This week at the Convention on Conventional Weapons in Geneva, states have held their deepest and richest deliberations to date on the concerns over autonomous weapons systems.
Some speculate that autonomous weapons systems are “inevitable,” yet at this week’s second meeting on the matter, no nation said it is actively pursuing them and only Israel and the United States indicated they are leaving the door open for the future acquisition of such weapons. France and the United Kingdom both explicitly said they will not pursue such autonomous weapons systems, but neither indicated support for the logical conclusion of a preemptive ban.
The need for meaningful or adequate or another form of “human control” has been central to the debate with the majority of states speaking in support of retaining it. The concept is not about finding or building a “better” or “safer” autonomous weapon system but about drawing the line to prohibit systems that do not come under human control.
After holding four days of discussions in 2014 at the Convention on Conventional Weapons on this topic and five days of talks in 2015, the Campaign to Stop Killer Robots believes it is time for states to step it up and commit to a more formal process aimed at achieving a concrete outcome.
Don’t let technology overtake the slow diplomatic pace of the CCW. At their annual meeting on November 13, states should agree to establish an open-ended Group of Governmental Experts that formalizes the work, gives it an outcome objective, and dedicates more time—three or four weeks of deliberations — over the course of 2016.
Deliberations on autonomous weapons systems should not be limited to considering transparency measures or article 36 weapons reviews, as several nations have noted. While potentially positive steps to prevent the development of killer robots, these actions alone are not nearly enough to deal with the multiple challenges posed.

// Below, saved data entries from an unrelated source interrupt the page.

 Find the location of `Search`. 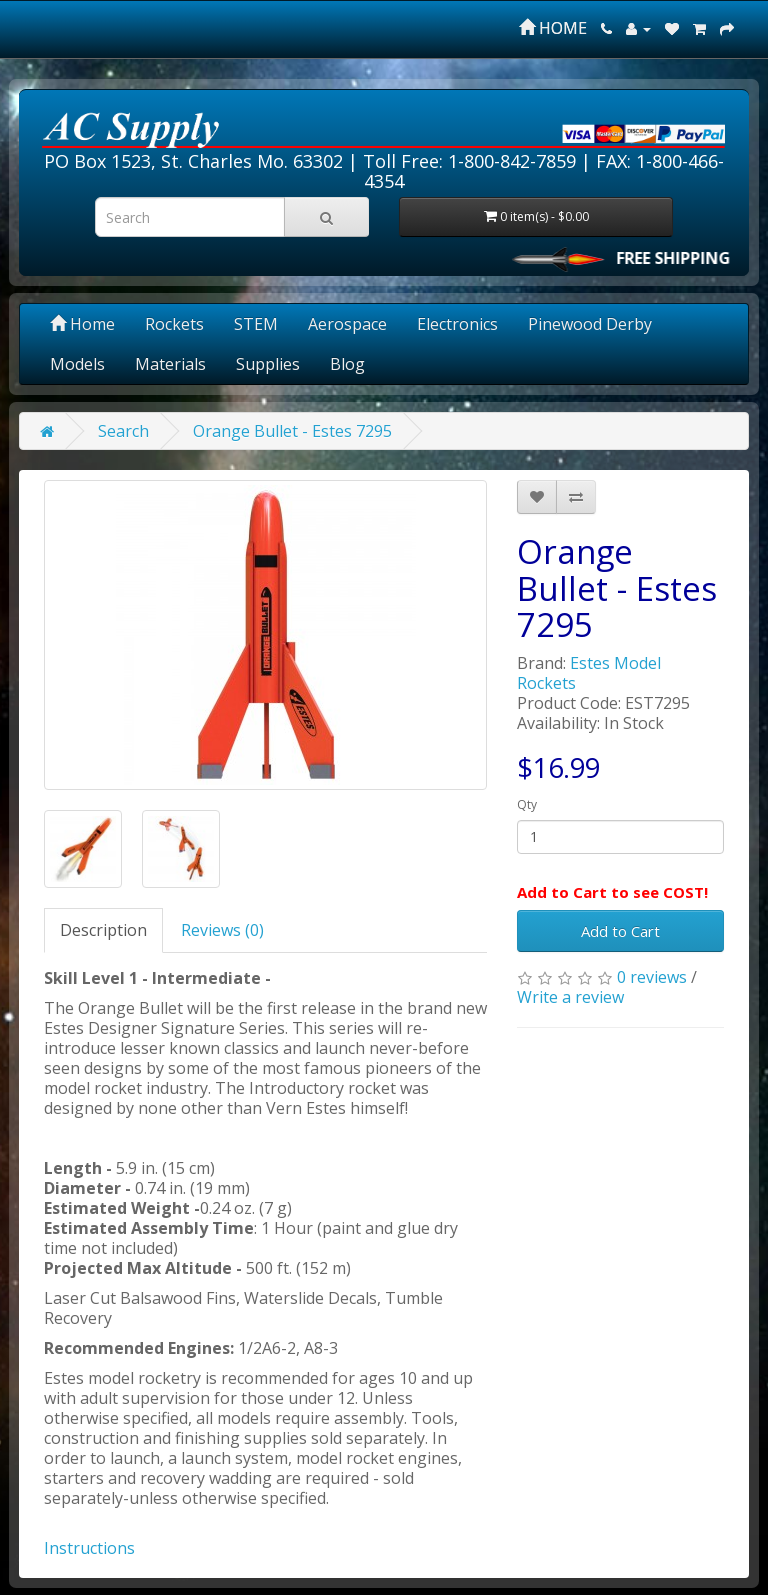 Search is located at coordinates (123, 431).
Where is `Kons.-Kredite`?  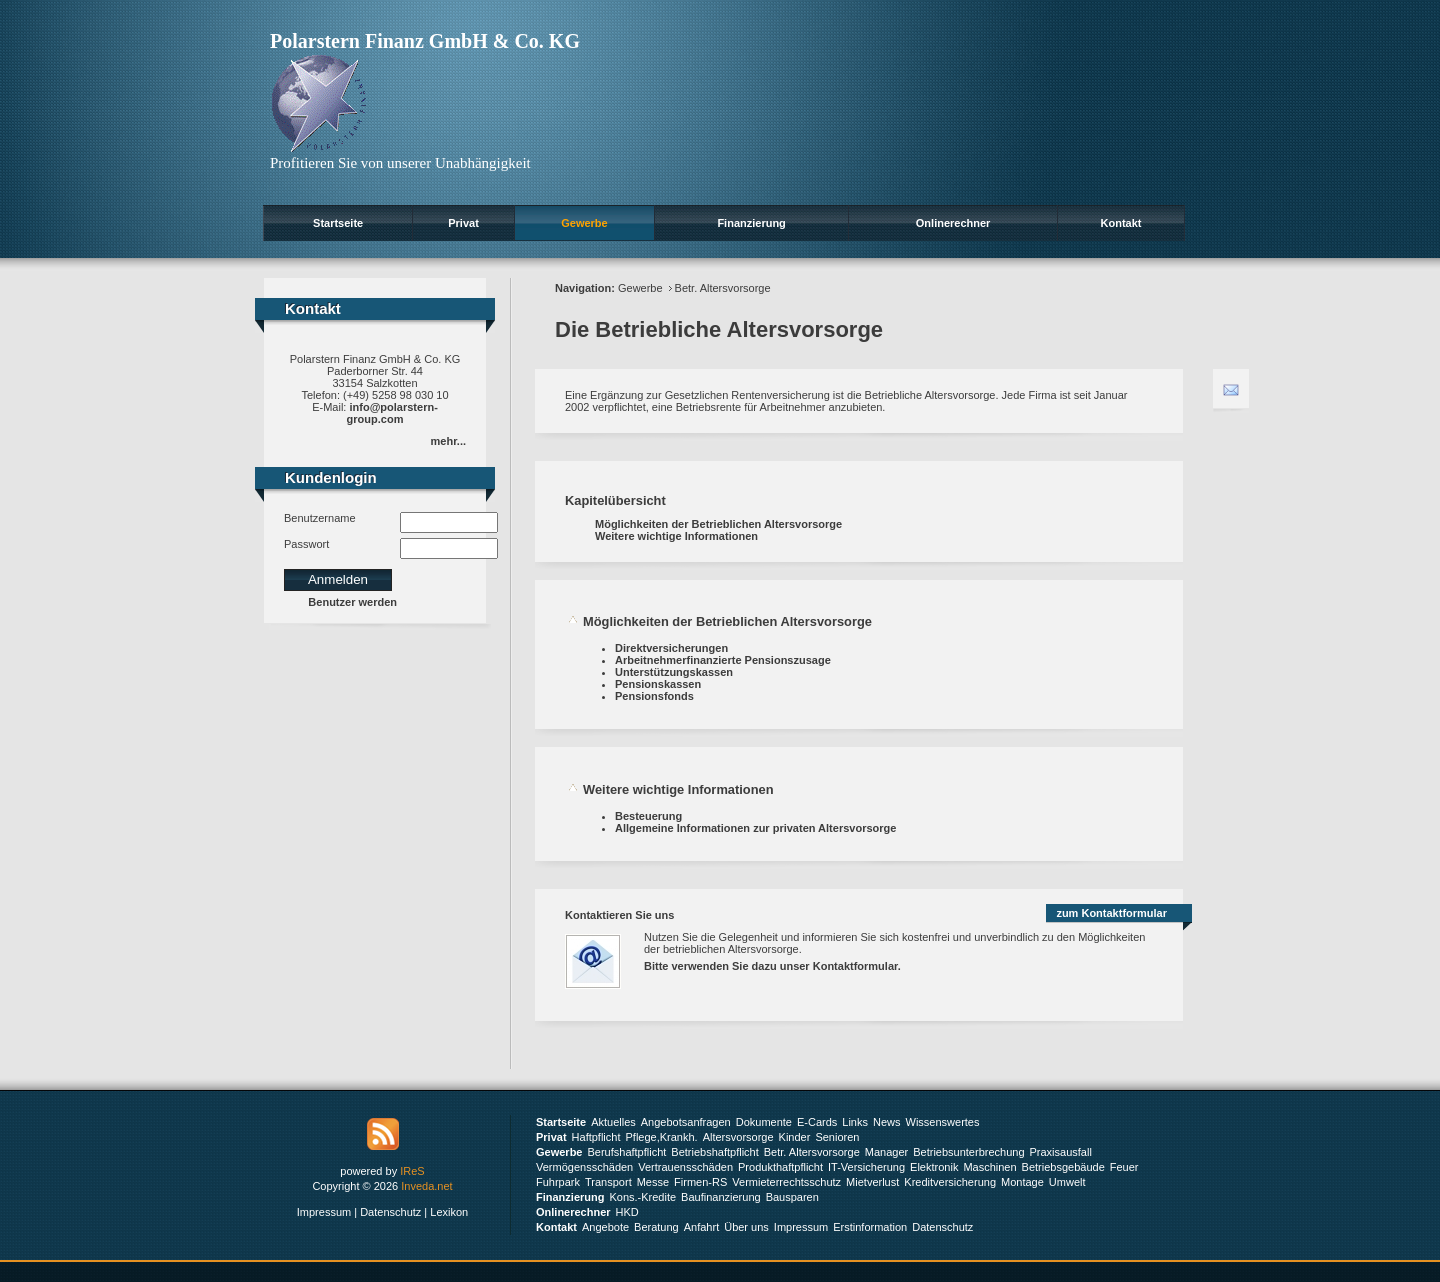 Kons.-Kredite is located at coordinates (642, 1197).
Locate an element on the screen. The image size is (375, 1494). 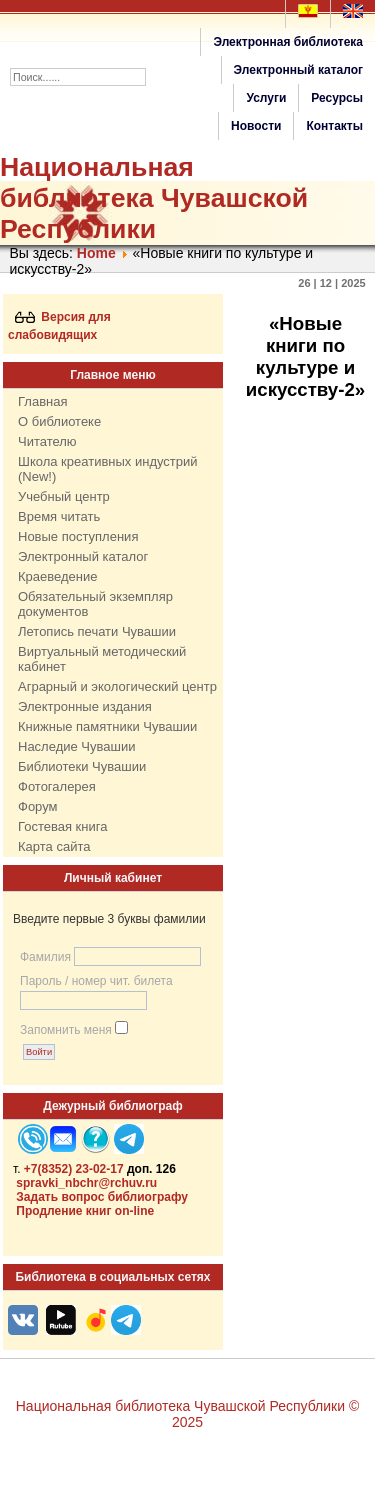 Библиотеки Чувашии is located at coordinates (82, 766).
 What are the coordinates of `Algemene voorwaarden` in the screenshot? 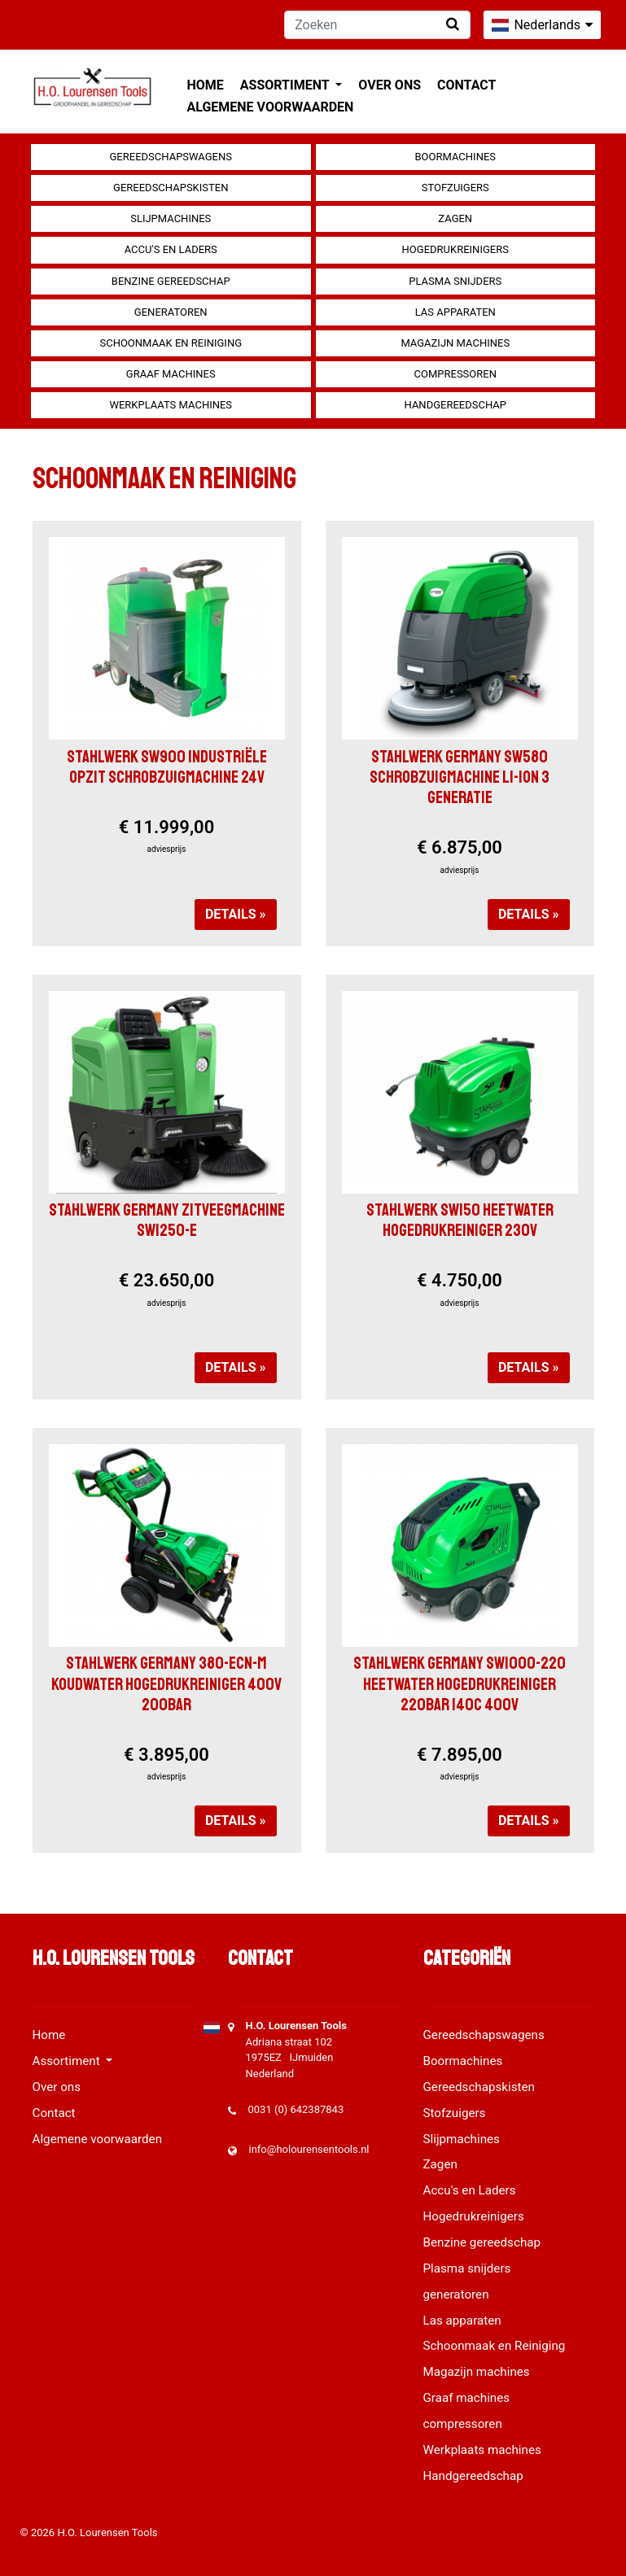 It's located at (270, 107). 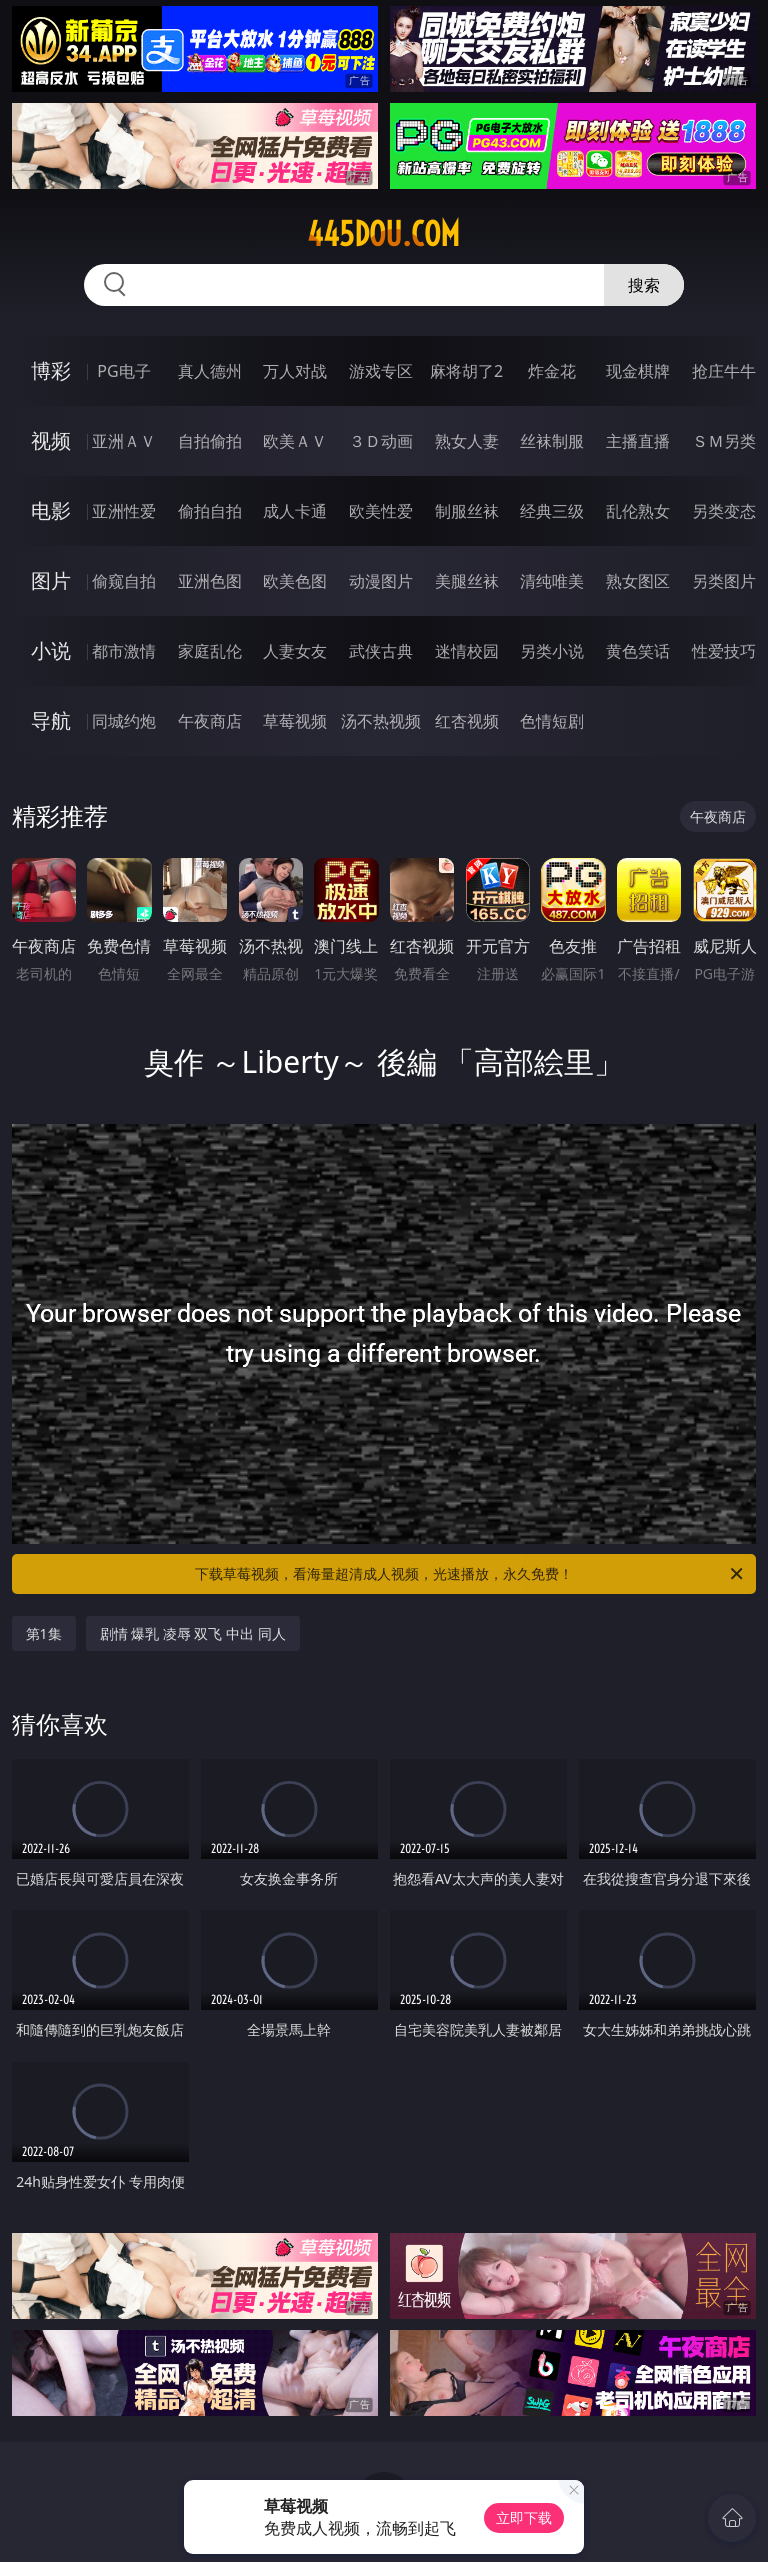  Describe the element at coordinates (381, 511) in the screenshot. I see `欧美性爱` at that location.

The campaign hopes to see the CCW focus on the concept of meaningful human control and, flowing from this, a preemptive ban on the weapons. It should consider the security challenges raised, including potential proliferation. There is clearly interest in considering the legal questions relating to both international humanitarian and human rights law. That includes the accountability gap and the Martens Clause.
At their Fifth Review Conference of the Convention on Conventional Weapons in late 2016, states should agree to a negotiating mandate and achieve a new protocol in two years or less. This would be the most far-reaching achievement for the CCW ever, with the greatest positive impact not only on protection of civilians, but also on how wars are fought and the way in which we think about our collective humanity.